Single by Loïc Nottet

from the album Sillygomania
- Released: 19 February 2020
- Length: 3:56
- Label: Sony Music
- Songwriter(s): Loïc Nottet; Amy Morrey;
- Producer(s): Skydancers; Alex Germys;

Loïc Nottet singles chronology
| "29" (2019) | "Heartbreaker" (2020) | "Mr/Mme" (2020) |

= Heartbreaker (Loïc Nottet song) =

"Heartbreaker" is a song by Belgian singer Loïc Nottet. It was released on 19 February 2020 by Sony Music as the fourth single from his second studio album Sillygomania. The song was written by Nottet and Amy Morrey.

==Music video==
A music video to accompany the release of "Heartbreaker" was first released onto YouTube on 2 March 2020. The video was directed by Hugo Jouxtel, produced by Julein Sultan-Fournier, and stars only Loïc Nottet.

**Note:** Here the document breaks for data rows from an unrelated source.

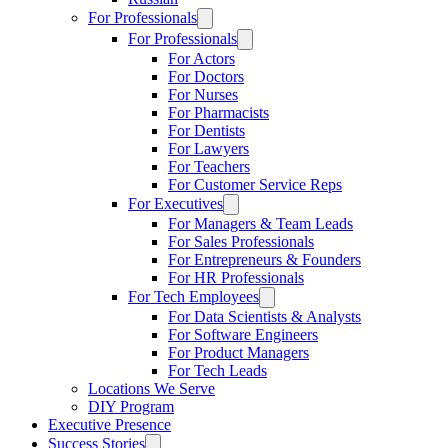
For Professionals
For Professionals
For Actors
For Doctors
For Nurses
For Pharmacists
For Dentists
For Lawyers
For Teachers
For Customer Service Reps
For Executives
For Managers & Team Leads
For Sales Professionals
For Entrepreneurs & Founders
For HR Professionals
For Tech Employees
For Data Scientists & Analysts
For Software Engineers
For Product Managers
For Tech Leads
Locations We Serve
DIY Program
Executive Presence
Success Stories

The music video opens on Loïc driving a car, which stops as he gets out. The video then pans through multiple sets, including a science classroom, a bedroom, and a drive-in theater. The video appears to take place in 1 shot. Throughout the video, the main focus is Loïc dancing alone, while lip-syncing to the music.

==Track listing==

Digital download
| No. | Title | Length |
|---|---|---|
| 1. | "Heartbreaker" | 3:56 |

Digital download
| No. | Title | Length |
|---|---|---|
| 1. | "Heartbreaker" (Panteros666 Remix) | 4:35 |

==Charts==

===Weekly charts===

| Chart (2020) | Peak position |
|---|---|
| Belgium (Ultratop 50 Flanders) | 14 |
| Belgium (Ultratop 50 Wallonia) | 5 |

===Year-end charts===

| Chart (2020) | Position |
|---|---|
| Belgium (Ultratop Flanders) | 47 |
| Belgium (Ultratop Wallonia) | 32 |

==Certifications==

| Region | Certification | Certified units/sales |
| Belgium (BRMA) | Gold | 10,000^{‡} |
^{‡} Sales+streaming figures based on certification alone.